---------- DATA FOR ANALYSIS ----------

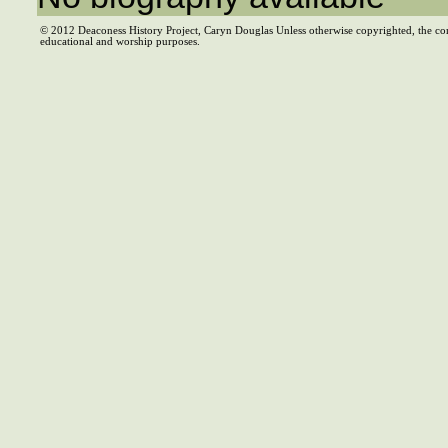
© 2012 Deaconess History Project, Caryn Douglas Unless otherwise copyrighted, the co
educational and worship purposes.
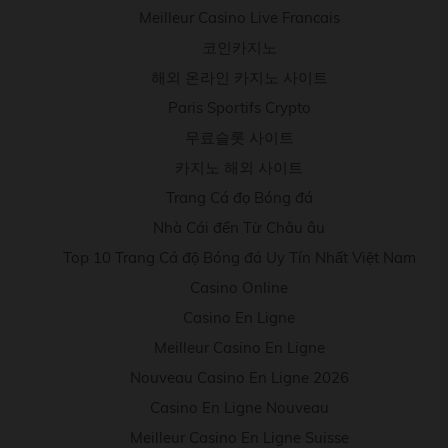
Meilleur Casino Live Francais
코인카지노
해외 온라인 카지노 사이트
Paris Sportifs Crypto
무료슬롯 사이트
카지노 해외 사이트
Trang Cá đọ Bóng đá
Nhà Cái đến Từ Châu âu
Top 10 Trang Cá độ Bóng đá Uy Tín Nhất Việt Nam
Casino Online
Casino En Ligne
Meilleur Casino En Ligne
Nouveau Casino En Ligne 2026
Casino En Ligne Nouveau
Meilleur Casino En Ligne Suisse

----------

[EXERCISE DESCRIPTION]: All entries need to be duplicated exactly, apart from the images.

[ANSWER AREA]:
© 2012 Deaconess History Project, Caryn Douglas Unless otherwise copyrighted, the co
educational and worship purposes.
Meilleur Casino Live Francais
코인카지노
해외 온라인 카지노 사이트
Paris Sportifs Crypto
무료슬롯 사이트
카지노 해외 사이트
Trang Cá đọ Bóng đá
Nhà Cái đến Từ Châu âu
Top 10 Trang Cá độ Bóng đá Uy Tín Nhất Việt Nam
Casino Online
Casino En Ligne
Meilleur Casino En Ligne
Nouveau Casino En Ligne 2026
Casino En Ligne Nouveau
Meilleur Casino En Ligne Suisse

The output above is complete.